Technical intro

1 Implementing the forward pass of a Hypernetwork with Transformers

1.1 Linear attention block

We first give a brief overview of the linear transformer architecture.

Given input tokens $E\in\mathbb{R}^{L\times d_{m}}$ for a sequence of length $L$ , a trasnformer block consists in a self-attention layer followed by a multi-layer-perception. The transformation is done by first computing queries, keys and values $Q,K,V=EW_{q},EW_{k},EW_{v}$ with which we then update $E$ as

	$\displaystyle E$	$\displaystyle\leftarrow E+QK^{T}VW_{P}$		(1)
	$\displaystyle E$	$\displaystyle\leftarrow E+\sigma(EW_{1})W_{2}$		(2)

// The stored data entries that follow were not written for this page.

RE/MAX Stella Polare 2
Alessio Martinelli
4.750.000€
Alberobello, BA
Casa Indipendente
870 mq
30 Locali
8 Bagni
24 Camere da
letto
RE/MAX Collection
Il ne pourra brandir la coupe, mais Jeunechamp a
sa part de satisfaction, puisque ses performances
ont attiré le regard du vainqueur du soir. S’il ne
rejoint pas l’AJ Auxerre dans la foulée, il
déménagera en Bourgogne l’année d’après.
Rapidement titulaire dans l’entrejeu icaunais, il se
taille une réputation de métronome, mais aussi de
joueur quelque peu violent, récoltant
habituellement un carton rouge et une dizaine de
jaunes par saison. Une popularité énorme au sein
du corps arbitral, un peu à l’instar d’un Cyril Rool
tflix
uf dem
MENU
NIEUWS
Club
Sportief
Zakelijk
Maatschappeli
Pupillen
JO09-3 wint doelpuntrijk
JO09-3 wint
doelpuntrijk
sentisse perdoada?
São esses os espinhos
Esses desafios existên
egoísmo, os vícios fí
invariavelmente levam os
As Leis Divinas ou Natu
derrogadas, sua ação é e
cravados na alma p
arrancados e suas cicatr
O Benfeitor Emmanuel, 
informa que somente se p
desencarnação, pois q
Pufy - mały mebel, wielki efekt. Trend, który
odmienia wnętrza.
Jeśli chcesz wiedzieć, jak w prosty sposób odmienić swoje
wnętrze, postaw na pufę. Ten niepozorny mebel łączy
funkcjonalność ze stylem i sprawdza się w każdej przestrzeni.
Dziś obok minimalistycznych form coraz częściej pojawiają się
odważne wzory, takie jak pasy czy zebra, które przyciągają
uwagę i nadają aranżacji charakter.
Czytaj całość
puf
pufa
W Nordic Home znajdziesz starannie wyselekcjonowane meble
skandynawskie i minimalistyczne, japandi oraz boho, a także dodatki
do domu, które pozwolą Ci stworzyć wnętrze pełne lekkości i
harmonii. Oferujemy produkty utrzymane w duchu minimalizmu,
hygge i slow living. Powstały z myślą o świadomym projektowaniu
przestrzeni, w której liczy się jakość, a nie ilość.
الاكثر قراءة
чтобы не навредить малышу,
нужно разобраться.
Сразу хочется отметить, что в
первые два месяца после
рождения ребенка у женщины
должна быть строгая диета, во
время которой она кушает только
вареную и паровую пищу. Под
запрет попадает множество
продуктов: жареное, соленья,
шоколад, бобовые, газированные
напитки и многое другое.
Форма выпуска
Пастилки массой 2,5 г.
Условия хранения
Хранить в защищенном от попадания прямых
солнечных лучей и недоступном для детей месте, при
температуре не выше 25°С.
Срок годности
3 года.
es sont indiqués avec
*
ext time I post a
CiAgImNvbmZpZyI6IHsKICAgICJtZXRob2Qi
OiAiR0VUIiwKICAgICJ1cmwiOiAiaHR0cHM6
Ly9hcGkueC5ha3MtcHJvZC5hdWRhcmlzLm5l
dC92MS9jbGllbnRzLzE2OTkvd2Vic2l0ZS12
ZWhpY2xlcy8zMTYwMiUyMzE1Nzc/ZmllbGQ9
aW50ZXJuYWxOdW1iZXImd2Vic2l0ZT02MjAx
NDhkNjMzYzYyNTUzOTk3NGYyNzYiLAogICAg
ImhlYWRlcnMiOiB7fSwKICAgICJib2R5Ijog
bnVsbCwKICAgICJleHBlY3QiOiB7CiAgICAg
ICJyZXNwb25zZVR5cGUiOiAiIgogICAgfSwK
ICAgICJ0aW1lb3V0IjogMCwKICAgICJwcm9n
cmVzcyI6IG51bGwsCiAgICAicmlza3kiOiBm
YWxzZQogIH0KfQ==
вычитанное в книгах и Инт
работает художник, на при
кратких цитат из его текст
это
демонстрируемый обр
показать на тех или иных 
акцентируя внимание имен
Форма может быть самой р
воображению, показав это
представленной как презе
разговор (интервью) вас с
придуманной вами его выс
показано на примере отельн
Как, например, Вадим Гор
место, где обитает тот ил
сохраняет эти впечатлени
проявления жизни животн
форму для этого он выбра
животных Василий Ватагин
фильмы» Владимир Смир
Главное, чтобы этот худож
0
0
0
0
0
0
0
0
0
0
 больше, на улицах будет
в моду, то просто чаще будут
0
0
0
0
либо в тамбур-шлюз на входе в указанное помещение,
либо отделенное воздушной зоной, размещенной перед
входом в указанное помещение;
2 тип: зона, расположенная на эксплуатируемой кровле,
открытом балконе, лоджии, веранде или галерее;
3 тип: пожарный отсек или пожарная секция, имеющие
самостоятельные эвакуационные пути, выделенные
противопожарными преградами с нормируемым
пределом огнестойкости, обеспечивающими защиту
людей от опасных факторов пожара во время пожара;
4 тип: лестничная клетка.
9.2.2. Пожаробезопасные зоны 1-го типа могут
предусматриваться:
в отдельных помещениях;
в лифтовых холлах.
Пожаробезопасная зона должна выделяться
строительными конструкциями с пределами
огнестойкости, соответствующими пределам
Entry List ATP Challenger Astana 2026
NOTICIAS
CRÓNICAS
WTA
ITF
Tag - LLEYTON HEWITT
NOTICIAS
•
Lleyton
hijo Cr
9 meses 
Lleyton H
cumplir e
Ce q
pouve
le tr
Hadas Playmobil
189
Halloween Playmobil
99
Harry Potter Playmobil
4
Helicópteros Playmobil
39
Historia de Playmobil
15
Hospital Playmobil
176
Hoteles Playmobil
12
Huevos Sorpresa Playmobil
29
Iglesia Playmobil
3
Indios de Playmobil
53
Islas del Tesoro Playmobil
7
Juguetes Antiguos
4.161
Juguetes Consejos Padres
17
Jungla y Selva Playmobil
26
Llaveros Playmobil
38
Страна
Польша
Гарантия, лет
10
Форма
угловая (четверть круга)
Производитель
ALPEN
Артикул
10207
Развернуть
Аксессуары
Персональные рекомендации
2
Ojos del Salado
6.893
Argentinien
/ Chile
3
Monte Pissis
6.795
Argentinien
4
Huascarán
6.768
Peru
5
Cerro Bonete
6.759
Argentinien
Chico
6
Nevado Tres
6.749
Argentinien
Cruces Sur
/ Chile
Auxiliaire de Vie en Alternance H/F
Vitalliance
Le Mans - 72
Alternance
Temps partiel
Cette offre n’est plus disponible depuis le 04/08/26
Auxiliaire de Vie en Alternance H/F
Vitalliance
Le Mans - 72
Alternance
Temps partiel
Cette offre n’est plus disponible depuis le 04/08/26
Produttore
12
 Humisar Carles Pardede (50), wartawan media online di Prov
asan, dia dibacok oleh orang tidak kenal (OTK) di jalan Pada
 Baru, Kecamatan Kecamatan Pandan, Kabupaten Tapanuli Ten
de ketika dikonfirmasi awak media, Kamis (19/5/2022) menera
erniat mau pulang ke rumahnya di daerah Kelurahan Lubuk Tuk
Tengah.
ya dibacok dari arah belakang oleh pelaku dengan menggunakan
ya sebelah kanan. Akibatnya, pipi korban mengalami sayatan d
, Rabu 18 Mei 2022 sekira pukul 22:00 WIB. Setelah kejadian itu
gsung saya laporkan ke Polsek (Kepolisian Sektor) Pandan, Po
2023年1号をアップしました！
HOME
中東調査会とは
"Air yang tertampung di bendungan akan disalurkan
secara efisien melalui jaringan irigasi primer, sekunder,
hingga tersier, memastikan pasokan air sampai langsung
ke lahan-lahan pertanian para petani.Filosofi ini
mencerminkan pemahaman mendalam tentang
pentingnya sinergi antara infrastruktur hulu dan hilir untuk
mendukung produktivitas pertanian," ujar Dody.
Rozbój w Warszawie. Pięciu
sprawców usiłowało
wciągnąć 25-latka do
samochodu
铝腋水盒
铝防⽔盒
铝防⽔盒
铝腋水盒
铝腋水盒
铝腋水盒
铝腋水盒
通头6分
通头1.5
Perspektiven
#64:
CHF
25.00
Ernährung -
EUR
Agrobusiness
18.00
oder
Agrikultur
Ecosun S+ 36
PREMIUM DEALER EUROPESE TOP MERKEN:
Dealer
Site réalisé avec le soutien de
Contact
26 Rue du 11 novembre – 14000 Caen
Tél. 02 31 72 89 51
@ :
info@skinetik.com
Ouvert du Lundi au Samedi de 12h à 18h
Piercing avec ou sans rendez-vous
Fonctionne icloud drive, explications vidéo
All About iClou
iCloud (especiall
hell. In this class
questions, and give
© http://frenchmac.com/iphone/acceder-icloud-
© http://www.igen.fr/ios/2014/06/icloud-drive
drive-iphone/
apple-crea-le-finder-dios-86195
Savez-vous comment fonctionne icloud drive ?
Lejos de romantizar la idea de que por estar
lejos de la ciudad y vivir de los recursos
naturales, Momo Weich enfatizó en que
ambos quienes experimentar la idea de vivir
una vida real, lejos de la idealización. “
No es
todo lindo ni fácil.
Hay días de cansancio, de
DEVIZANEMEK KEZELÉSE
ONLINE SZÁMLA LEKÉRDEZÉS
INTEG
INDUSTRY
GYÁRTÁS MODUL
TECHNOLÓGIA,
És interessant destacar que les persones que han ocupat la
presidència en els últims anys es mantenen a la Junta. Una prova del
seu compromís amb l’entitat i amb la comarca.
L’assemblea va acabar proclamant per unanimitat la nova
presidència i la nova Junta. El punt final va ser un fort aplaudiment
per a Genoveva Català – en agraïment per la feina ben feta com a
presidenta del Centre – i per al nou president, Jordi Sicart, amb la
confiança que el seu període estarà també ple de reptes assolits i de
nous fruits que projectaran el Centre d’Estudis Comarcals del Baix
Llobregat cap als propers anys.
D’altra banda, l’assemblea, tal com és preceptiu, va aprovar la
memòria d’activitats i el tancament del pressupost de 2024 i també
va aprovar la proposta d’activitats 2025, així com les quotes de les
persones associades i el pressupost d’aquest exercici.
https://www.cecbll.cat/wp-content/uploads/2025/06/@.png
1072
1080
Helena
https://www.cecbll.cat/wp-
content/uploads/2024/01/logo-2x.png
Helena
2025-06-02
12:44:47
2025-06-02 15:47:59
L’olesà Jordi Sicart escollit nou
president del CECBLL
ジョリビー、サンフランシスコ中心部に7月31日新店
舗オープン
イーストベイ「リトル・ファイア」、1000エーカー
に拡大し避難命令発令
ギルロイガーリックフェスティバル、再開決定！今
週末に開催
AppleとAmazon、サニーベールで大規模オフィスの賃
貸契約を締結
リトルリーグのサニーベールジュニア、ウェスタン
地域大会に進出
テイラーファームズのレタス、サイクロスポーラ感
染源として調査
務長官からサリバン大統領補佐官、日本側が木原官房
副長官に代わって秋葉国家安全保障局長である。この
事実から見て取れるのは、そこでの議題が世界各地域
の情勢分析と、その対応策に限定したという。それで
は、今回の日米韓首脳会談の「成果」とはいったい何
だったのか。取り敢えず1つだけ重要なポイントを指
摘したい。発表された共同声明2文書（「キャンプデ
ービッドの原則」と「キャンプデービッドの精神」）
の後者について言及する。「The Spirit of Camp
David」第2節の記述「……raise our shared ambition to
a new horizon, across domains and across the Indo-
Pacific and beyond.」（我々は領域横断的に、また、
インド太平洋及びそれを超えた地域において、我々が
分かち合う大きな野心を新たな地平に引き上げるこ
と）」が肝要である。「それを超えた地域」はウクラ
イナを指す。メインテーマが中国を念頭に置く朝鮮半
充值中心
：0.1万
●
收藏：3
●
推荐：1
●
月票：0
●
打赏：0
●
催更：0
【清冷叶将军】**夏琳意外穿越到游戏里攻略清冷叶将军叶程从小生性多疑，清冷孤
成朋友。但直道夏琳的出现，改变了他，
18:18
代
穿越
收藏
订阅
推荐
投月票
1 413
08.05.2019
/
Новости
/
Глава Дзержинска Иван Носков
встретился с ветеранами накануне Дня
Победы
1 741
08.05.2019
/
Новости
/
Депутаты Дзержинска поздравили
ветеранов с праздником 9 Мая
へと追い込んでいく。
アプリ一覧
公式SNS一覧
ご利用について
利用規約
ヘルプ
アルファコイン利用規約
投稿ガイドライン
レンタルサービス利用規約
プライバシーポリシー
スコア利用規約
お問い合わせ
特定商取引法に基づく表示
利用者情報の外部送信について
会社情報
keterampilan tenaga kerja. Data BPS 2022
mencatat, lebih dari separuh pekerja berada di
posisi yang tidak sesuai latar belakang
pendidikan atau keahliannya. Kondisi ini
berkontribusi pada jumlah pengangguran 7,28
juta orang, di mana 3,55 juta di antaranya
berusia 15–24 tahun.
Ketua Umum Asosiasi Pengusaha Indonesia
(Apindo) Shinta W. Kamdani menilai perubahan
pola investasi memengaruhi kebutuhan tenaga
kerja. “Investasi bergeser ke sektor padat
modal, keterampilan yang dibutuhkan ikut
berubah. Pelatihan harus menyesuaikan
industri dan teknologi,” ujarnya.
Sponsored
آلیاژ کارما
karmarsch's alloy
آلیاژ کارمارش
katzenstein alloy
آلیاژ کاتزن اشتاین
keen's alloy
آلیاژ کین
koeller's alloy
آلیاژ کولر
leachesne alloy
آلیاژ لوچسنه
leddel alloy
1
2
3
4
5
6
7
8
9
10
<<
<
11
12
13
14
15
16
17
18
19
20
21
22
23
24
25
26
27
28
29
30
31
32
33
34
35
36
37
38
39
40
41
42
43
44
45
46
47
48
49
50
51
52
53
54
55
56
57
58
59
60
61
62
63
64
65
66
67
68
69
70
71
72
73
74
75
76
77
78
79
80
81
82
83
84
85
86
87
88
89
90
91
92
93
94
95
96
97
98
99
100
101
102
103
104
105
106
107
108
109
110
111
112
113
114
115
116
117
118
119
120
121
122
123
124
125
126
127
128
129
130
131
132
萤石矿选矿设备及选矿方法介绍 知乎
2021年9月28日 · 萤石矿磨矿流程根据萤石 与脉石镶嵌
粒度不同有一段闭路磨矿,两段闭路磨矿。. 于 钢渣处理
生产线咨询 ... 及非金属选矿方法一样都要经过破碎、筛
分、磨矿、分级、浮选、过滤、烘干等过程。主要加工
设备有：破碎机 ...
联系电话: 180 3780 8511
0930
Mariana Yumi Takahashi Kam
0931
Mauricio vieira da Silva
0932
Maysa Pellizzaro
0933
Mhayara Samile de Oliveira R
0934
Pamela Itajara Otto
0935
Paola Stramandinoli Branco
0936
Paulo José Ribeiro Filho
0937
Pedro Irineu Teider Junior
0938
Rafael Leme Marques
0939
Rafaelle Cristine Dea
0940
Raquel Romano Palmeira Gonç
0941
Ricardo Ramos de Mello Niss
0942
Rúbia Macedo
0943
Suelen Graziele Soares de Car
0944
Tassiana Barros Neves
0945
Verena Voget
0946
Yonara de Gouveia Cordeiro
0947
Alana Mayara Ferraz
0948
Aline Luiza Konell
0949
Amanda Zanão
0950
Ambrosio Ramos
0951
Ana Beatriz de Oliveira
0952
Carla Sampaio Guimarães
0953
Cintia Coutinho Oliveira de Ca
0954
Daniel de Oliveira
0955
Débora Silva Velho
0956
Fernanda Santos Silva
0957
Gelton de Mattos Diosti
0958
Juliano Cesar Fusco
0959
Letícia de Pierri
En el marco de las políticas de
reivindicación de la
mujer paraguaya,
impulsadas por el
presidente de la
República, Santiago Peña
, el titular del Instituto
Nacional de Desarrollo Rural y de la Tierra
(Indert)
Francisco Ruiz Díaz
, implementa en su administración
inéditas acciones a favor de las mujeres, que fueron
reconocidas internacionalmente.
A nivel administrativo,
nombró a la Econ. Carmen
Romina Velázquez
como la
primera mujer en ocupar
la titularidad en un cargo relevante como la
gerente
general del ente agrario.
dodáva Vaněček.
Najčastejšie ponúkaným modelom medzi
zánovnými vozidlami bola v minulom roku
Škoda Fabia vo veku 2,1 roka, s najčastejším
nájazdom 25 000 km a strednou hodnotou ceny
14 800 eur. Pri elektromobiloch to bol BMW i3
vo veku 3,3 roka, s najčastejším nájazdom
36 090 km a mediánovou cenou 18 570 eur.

where $W_{q},W_{k},W_{v}\in\mathbb{R}^{d_{m}\times d_{k}}$ and $W_{p}\in\mathbb{R}^{d_{k}\times d_{m}}$ as well as $W_{1}\in\mathbb{R}^{d_{m}\times d_{h}},W_{2}\in\mathbb{R}^{d_{h}\times d_{m}}$ are learnable parameter matrices. The $\sigma$ is a non linearity applied row wise. In practice, there are $H$ heads that performs the first attention operation in parallel, each with its own parameters $W_{q}^{(h)},W_{k}^{(h)},W_{v}^{(h)},W_{p}^{(h)}$ for all $h$ , resulting in the following forward function

\displaystyle E

\displaystyle\leftarrow E+\sum_{h}Q^{(h)}K^{(h)T}V^{(h)}W_{P}^{(h)}

(3)

1.2 Construction

We will now show a construction of a linear transformer above which would allow it to implement the forward pass of a given hypernetwork given any input $x\in\mathbb{R}^{d}$ and latent $z\in\mathbb{R}^{M}$ .

Hypernetwork

Let us consider the following linear hypernetwork:

x,z\rightarrow A\sigma(\omega(z)x)

(5)

where $\omega(z)=\sum_{m=1}^{M}z^{(m)}\Theta^{(m)}$ , $\Theta^{(m)}\in\mathbb{R}^{h\times d}$ for all $m$ and $A\in\mathbb{R}^{o\times d}$ .

Token construction

We assume there are only $2$ tokens, $e_{1}=(x^{\top},0_{M},1_{h+o})^{\top}$ and $e_{2}=(0_{d},z^{\top},0_{h+o})^{\top}$ where $0_{k},1_{k}$ indicate the $k$ dimensional row vector of $0$ resp $1$ . The output will be computed on the token stream of $e_{2}$ .

Linear attention

First, the attention layer will compute the forward pass $\omega(z)x$ . To do this, let us fix $H=M$ heads, $d_{q}=d_{k}=1$ and $d_{v}=h$ . For each head $m$ , we can construct the value matrix such that the first token has a value vector $\Theta^{(m)}x$ while the second has $0$ . By choosing the key and query matrices correctly, the attention score between the first and second token can be made to be exactly $z^{(m)}$ . By letting the projection matrix be constant across head, the attention operation would then be

e_{2}\leftarrow e_{2}+\sum_{m}^{M}z^{(m)}(\Theta^{(m)}x)^{\top}W_{P}

(6)

by appropriately choosing $W_{P}$ the residual stream would then equal $(0_{d},z^{\top},\omega(z)x,0_{o})^{\top}$ after the attention layer.

MLP

Finally, the MLP layer simply applies the correct non linearity $\sigma$ to $\omega(z)x$ and applies the readout weight $A$ to finally write the result on the remaining $0_{o}$ in the residual stream.